The Northumbia University cyberattack was first reported in early September last year, and it is understood to bear all the hallmarks of a ransomware attack. Ransomware attacks are often used by cybercriminals to take control of a computer system or network remotely. They can then demand, in exchange for restoring control to the affected organisation, a ransom fee to be paid.

These attacks are often carried out for the purposes of harvesting vast swathes of private data for criminal misuse unless a ransom is paid.

The deputy vice chancellor stated that “significant operational disruption” had been caused by the cyberattack, and the campus was made off-limits as a temporary measure while the university struggled to rectify the problem. It may be that the system was under the control of hackers demanding a ransom over this time.

The potential repercussions of the Northumbria University cyberattack

Attacks like these have provoked huge data security breaches at universities in the UK. We are representing victims for the Blackbaud attack in which Blackbaud, a software supplier to many universities internationally, was held to ransom by cybercriminals. Among the affected UK universities were University of Birmingham, University of Leeds, and University College Oxford, to name but a few.

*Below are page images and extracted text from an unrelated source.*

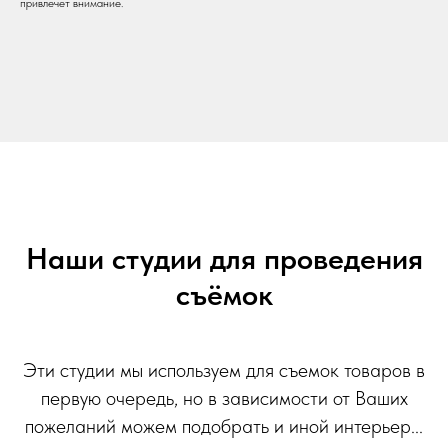
привлечет внимание.
Наши студии для проведения
съёмок
Эти студии мы используем для съемок товаров в
первую очередь, но в зависимости от Ваших
пожеланий можем подобрать и иной интерьер...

If the Northumbria University cyberattack was found to be the result of poor data protection and cybersecurity measures, the university could also face compensation claims for the damaging consequences caused. The potential effects on victims could include the sale of their private data, its use for identity theft, or its use for scams and fraud.

The stakes of university cyberattacks can also be made higher by the incredibly sensitive information held by these institutions. For instance, universities may possess financial data, as well as personal, family and medical information. This can be in addition to information stored for diversity monitoring, including details relating to the religion, ethnicity, gender, and sexual orientation of students and employees.

Taking action after a cyberattack

If you suspect that your data may have been exposed in an incident such as the Northumbria University cyberattack, you may be able to claim compensation from the organisation that failed to protect your data.

No such liability has been proven in the case of Northumbria University, but the breach was reported to the ICO, so there may be further developments that have yet to emerge. In any case, Northumbria University has been added to the growing list of universities affected by cyberattacks, and this raises questions about what further measures are needed to be taken by universities to ensure for proper data protection.